NEW BEDFORD, Mass. — August 5, 2012 — Drastic cuts to allowable catch for the 2013 fishing year proposed Thursday are too much. Too much in light of the evidence that stock assessments are unreliable, and too much for struggling small boat owners to bear.
The news delivered by the New England Fishery Management Council in Portsmouth, N.H., brought a quick response from Sens. John Kerry and Scott Brown, and Reps.
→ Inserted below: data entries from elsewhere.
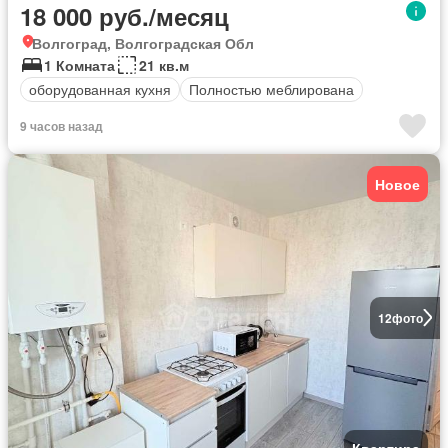
18 000 руб./месяц
Волгоград, Волгоградская Обл
1 Комната
21 кв.м
оборудованная кухня
Полностью меблирована
9 часов назад
Новое
12
фото
Квартира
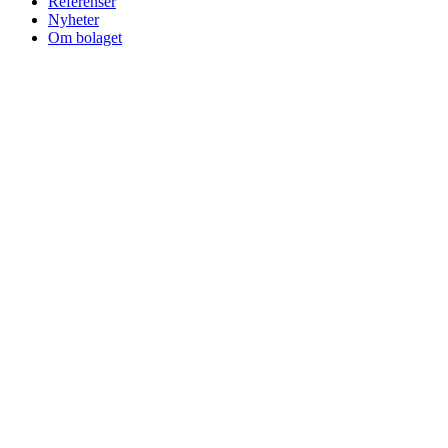
Referenser
Nyheter
Om bolaget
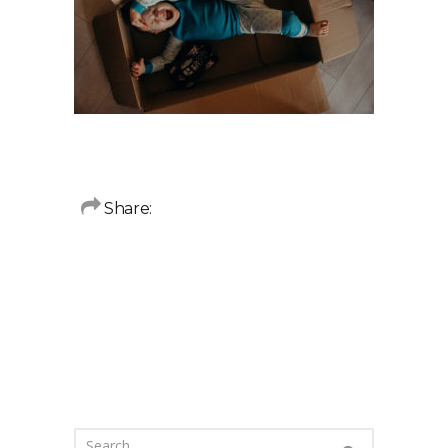
Share:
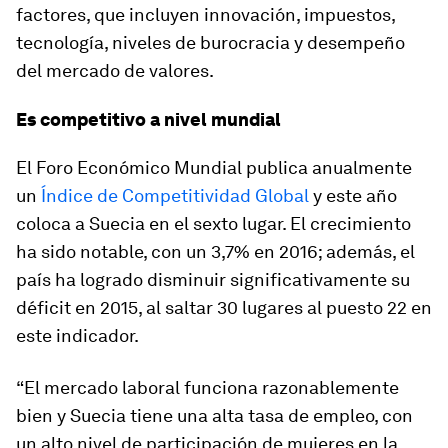
factores, que incluyen innovación, impuestos,
tecnología, niveles de burocracia y desempeño
del mercado de valores.
Es competitivo a nivel mundial
El Foro Económico Mundial publica anualmente
un
Índice de Competitividad Global
y este año
coloca a Suecia en el sexto lugar. El crecimiento
ha sido notable, con un 3,7% en 2016; además, el
país ha logrado disminuir significativamente su
déficit en 2015, al saltar 30 lugares al puesto 22 en
este indicador.
“El mercado laboral funciona razonablemente
bien y Suecia tiene una alta tasa de empleo, con
un alto nivel de participación de mujeres en la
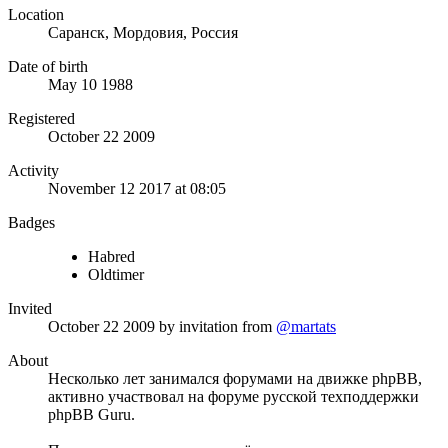
Location
Саранск, Мордовия, Россия
Date of birth
May 10 1988
Registered
October 22 2009
Activity
November 12 2017 at 08:05
Badges
Habred
Oldtimer
Invited
October 22 2009
by invitation from
@martats
About
Несколько лет занимался форумами на движке phpBB,
активно участвовал на форуме русской техподдержки
phpBB Guru.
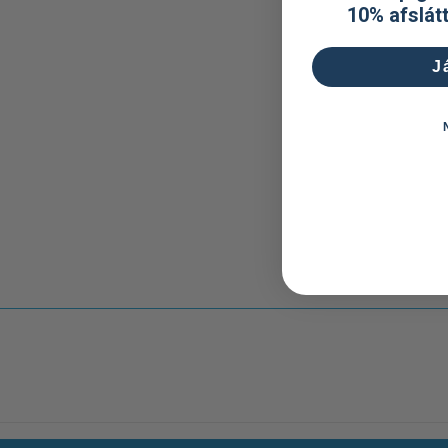
10% afslát
J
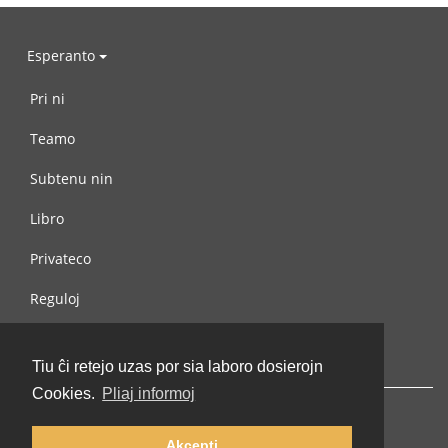
Esperanto
Pri ni
Teamo
Subtenu nin
Libro
Privateco
Reguloj
Kontaktu nin
Tiu ĉi retejo uzas por sia laboro dosierojn
Cookies.
Pliaj informoj
Akcepti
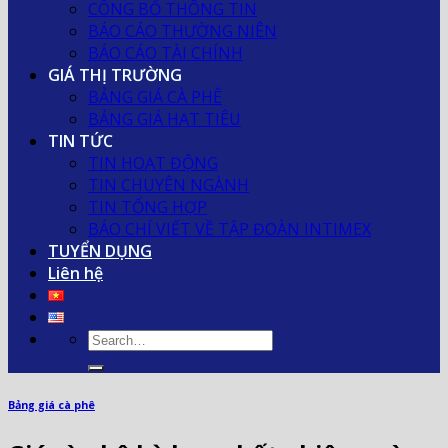
CÔNG BỐ THÔNG TIN
BÁO CÁO THƯỜNG NIÊN
BÁO CÁO TÀI CHÍNH
GIÁ THỊ TRƯỜNG
BẢNG GIÁ CÀ PHÊ
BẢNG GIÁ HẠT TIÊU
TIN TỨC
TIN HOẠT ĐỘNG
TIN CHUYÊN NGÀNH
TIN TỔNG HỢP
BÁO CHÍ VIẾT VỀ TẬP ĐOÀN INTIMEX
TUYỂN DỤNG
Liên hệ
Bảng giá cà phê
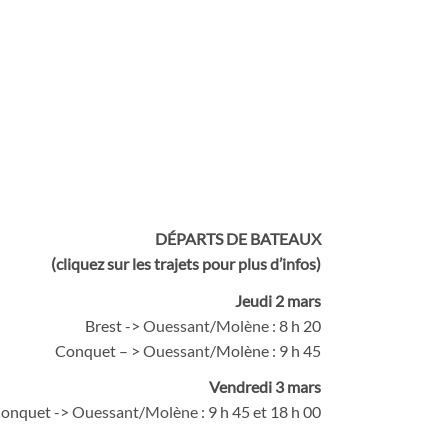
DÉPARTS DE BATEAUX
(cliquez sur les trajets pour plus d’infos)
Jeudi 2 mars
Brest ->
Ouessant
/
Molène
: 8 h 20
Conquet – >
Ouessant
/Molène : 9 h 45
Vendredi 3 mars
onquet ->
Ouessant
/
Molène
: 9 h 45 et 18 h 00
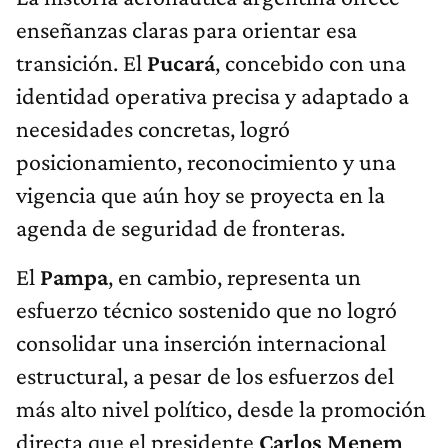
enseñanzas claras para orientar esa
transición. El
Pucará
, concebido con una
identidad operativa precisa y adaptado a
necesidades concretas, logró
posicionamiento, reconocimiento y una
vigencia que aún hoy se proyecta en la
agenda de seguridad de fronteras.
El
Pampa
, en cambio, representa un
esfuerzo técnico sostenido que no logró
consolidar una inserción internacional
estructural, a pesar de los esfuerzos del
más alto nivel político, desde la promoción
directa que el presidente
Carlos Menem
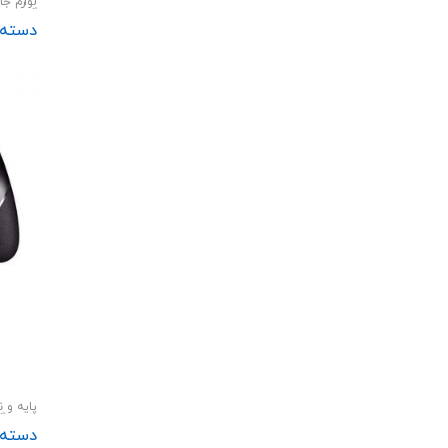
لوازم جا
گوشی
دسته با
پایه و ن
هولدر 
دسته با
Barney Frank, John Tierney and William Keating, asking for immediate relief for the vulnerable members of the beleaguered industry in the Northeast.
It's not the first time congressmen have sought disaster relief for the fishermen, and they have in the past been vigorously joined in the request by New England governors.
If only the federal government would recognize what is so obvious to those who watch as the catch share system now in its second year squeezes out the small fry and consolidates the fleet into the hands of the few.
Fishermen have adapted with equipment and communication to avoid choke species, and the feds have responded again with broad-brush, high-impact decisions based on outdated models and dubious data.
It's a failure of the bureaucracy that allows reliance on an acknowledged weak system to drive policy — policy that will keep fishermen off the water when there are hundreds of millions of dollars in allowable quota left in the ocean each year.
The process is upside-down. To err on the side of caution, we would protect the fisherman, wouldn't we? They are the ones who have worked so hard with UMass scientists to keep the fisheries afloat this season.